Hmm.. It appears that I don’t seem to be having much luck with computers at the moment. Having installed the content watch application and trashed my main PC (see earlier post), I installed the Kaspersky anti-virus package onto my backup PC and promptly trashed the registry somehow. Needless to say, it will be Avast that I go with, except for one minor problem.
I decided to re-install XP on this, my old backup PC. After that I switched the broadband modem to this PC and connected it all up to download all the latest patches released. Within 2 minutes of being online I managed to get 8 viruses installed on my PC !!! Someone is not going to be happy with me, because I ended up transmitting at 128K/sec whilst it tried to find other PC’s to infect.
XP set up my new accounts without passwords and it didn’t take too long for my PC to get infected. I quickly installed BlackIce, Avast and created new passwords for all of the new accounts.
The worrying thing was that Avast did not find all of the viruses, and I still had to manually delete them from the registry.

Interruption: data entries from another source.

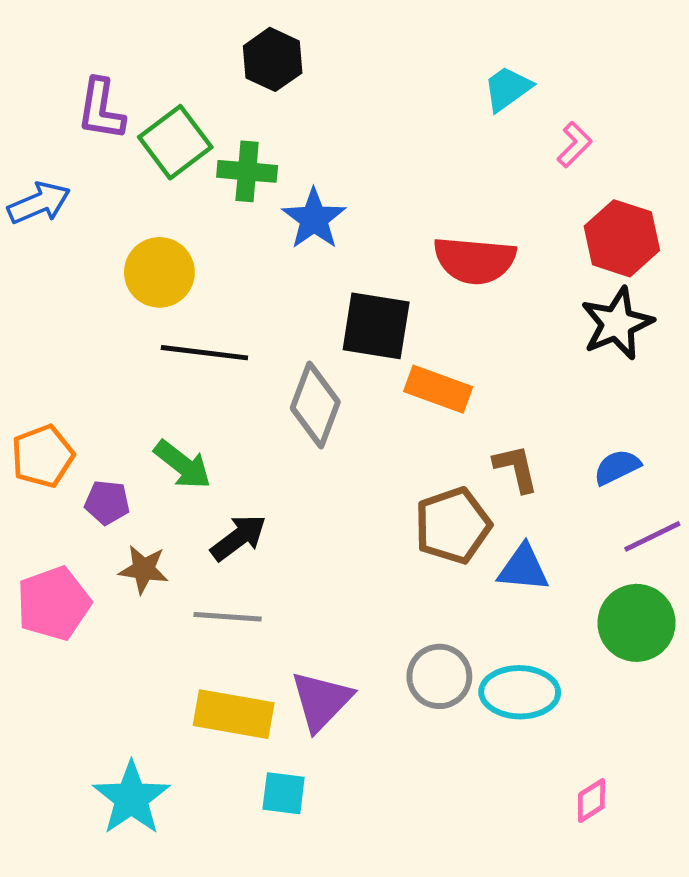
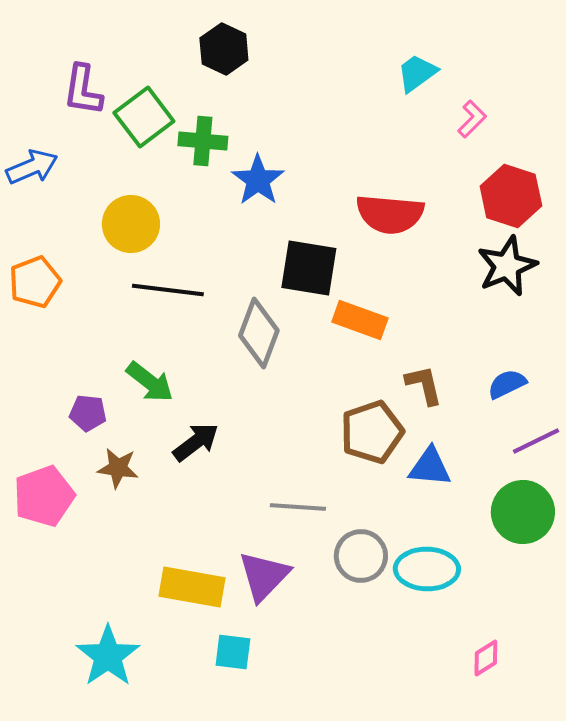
orange pentagon: (43, 456) -> (35, 282), moved
gray line: (228, 617) -> (298, 507), moved

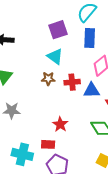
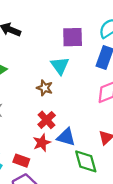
red cross: (72, 82) -> (47, 120), moved, turned 35
blue triangle: (92, 90) -> (66, 137), moved

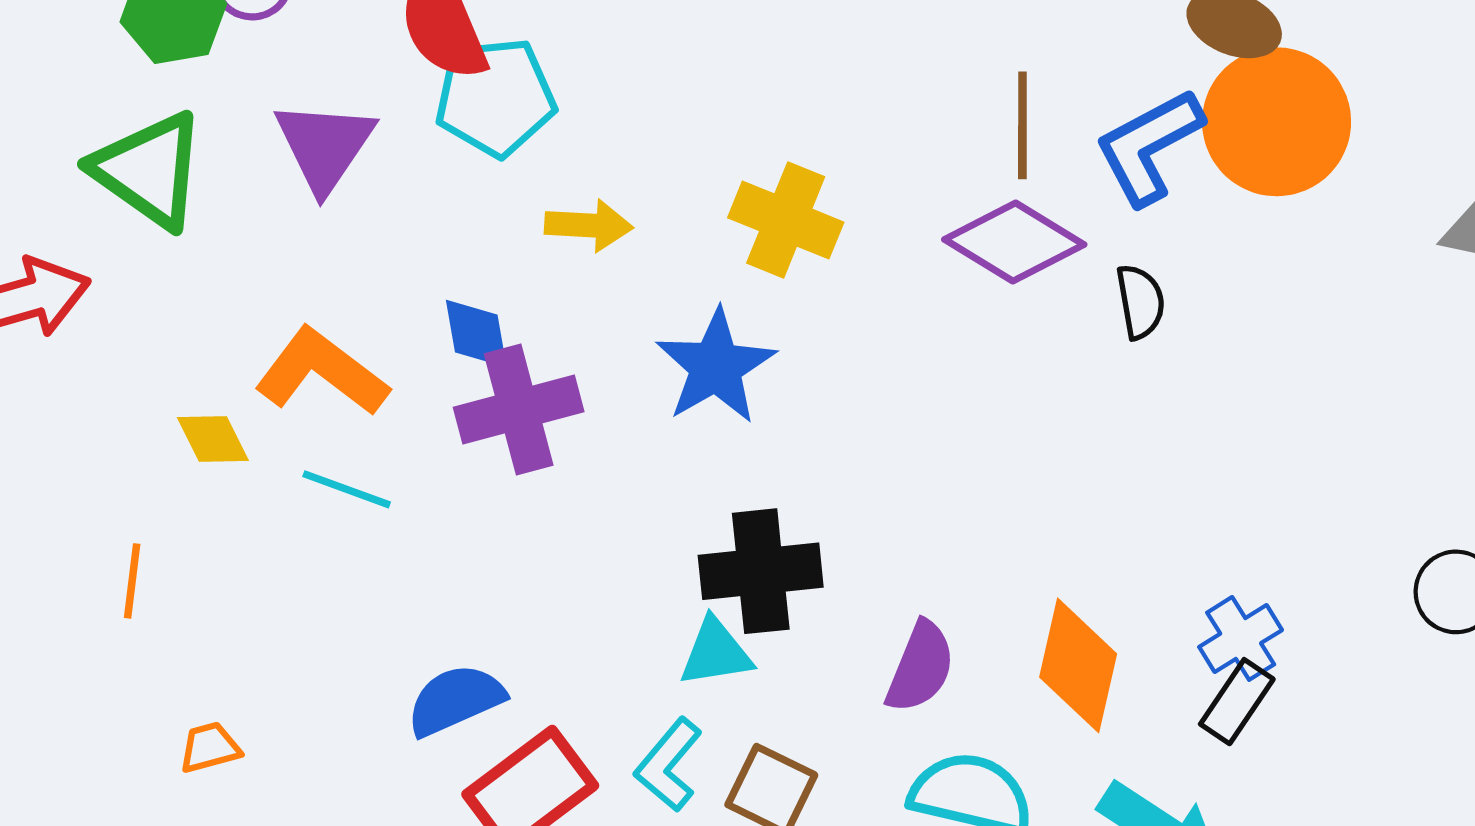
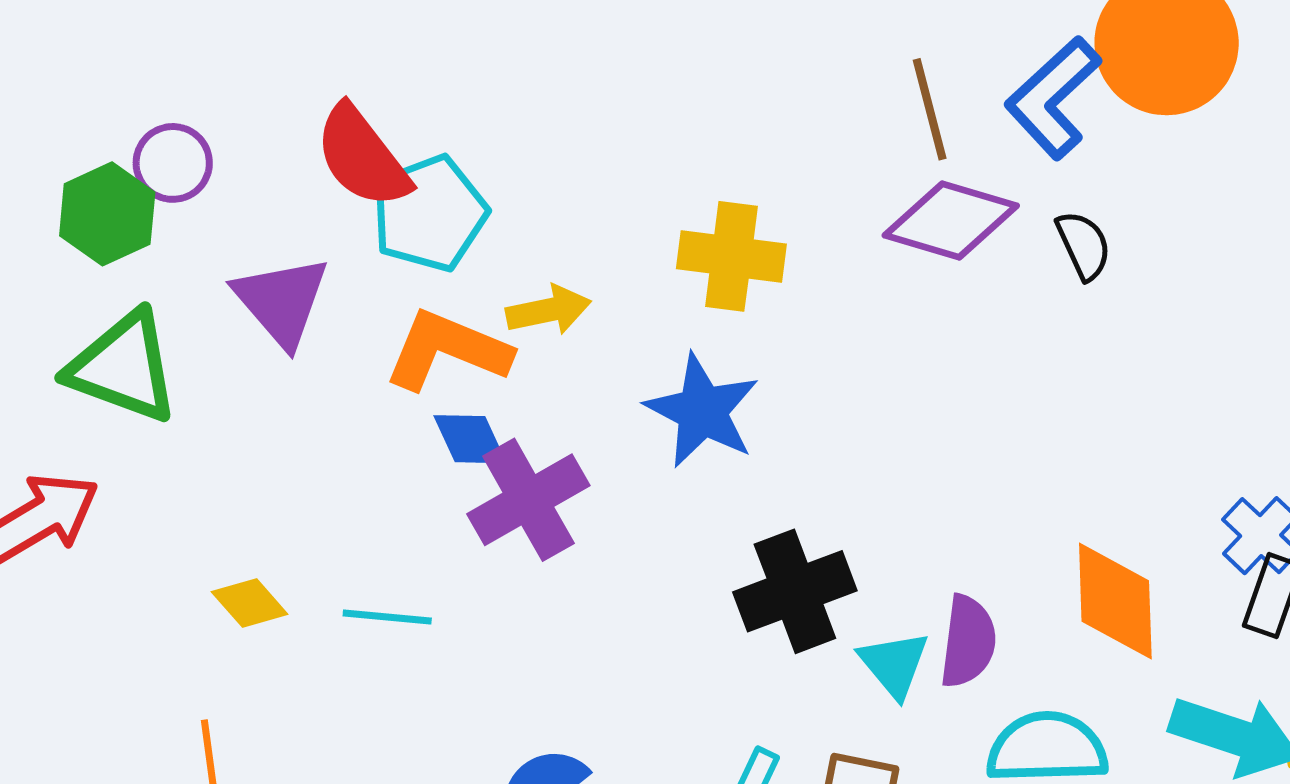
orange L-shape: (322, 372) -> (447, 350), moved
cyan triangle: (716, 652) -> (894, 664), moved, turned -46

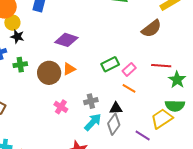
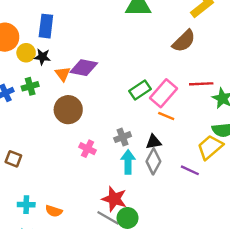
yellow circle: (12, 23) -> (26, 53), moved
black star: (17, 37) -> (42, 57), moved
green cross: (20, 65) -> (30, 86), moved
orange triangle: (69, 69) -> (63, 74), moved, turned -32
pink rectangle: (129, 69) -> (163, 93), size x1.6
cyan arrow: (93, 122) -> (128, 162), turned -36

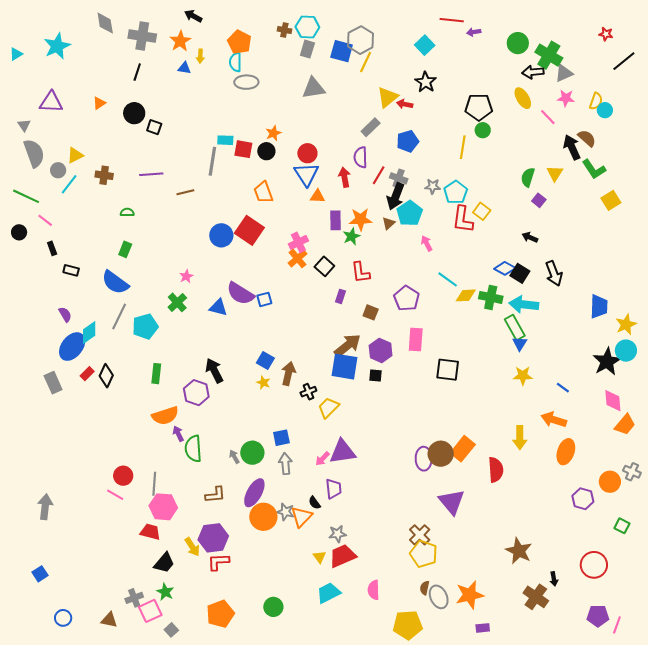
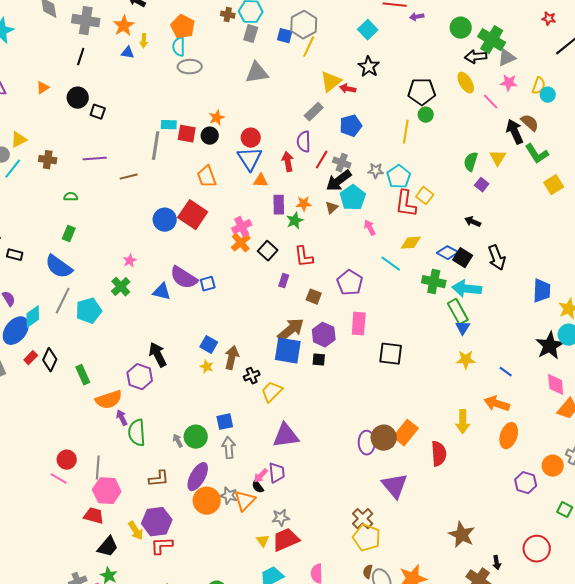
blue square: (342, 51) -> (285, 36), size x0.7
black arrow: (396, 196) -> (339, 181), turned 32
orange star: (361, 219) -> (304, 204), size x0.7
yellow diamond: (466, 295) -> (411, 243), moved
green rectangle: (156, 374) -> (83, 375), moved, turned -30
pink arrow: (322, 459) -> (261, 476), moved

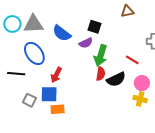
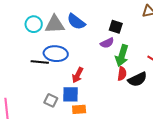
blue semicircle: (62, 33) -> (76, 22), moved
blue ellipse: (34, 53) -> (56, 54), turned -50
black line: (16, 74) -> (40, 62), moved

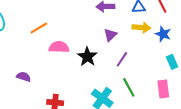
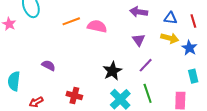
purple triangle: (110, 35) -> (139, 40), turned -32
pink semicircle: (59, 47) -> (97, 26), moved
black star: (87, 57) -> (112, 71), moved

I think I ended up with various copies of Win32:RegZon and Win32:WootBot-R1. Avast managed to get a couple of them, but it didn’t find the registry entries, so each time I booted up, it re-infected itself.
It did the old trick of creating names similar to existing programs (such as msnmsgrr, iexplorr, servce32 etc). The big clue apart from the process list, was the amount of uplink traffic that I was seeing. I wonder if there are any tools for stopping uplink traffic so as to stop PCs from being able to infect others.
But at least my Backup PC is completely clean and is back to its lightening self.
I usually use it as a network drive for backing up my main PC since it has over 400GB of HDD space on it.
I’ve now configured it as my network gateway host, print server, to free up the main PC from doing all this work.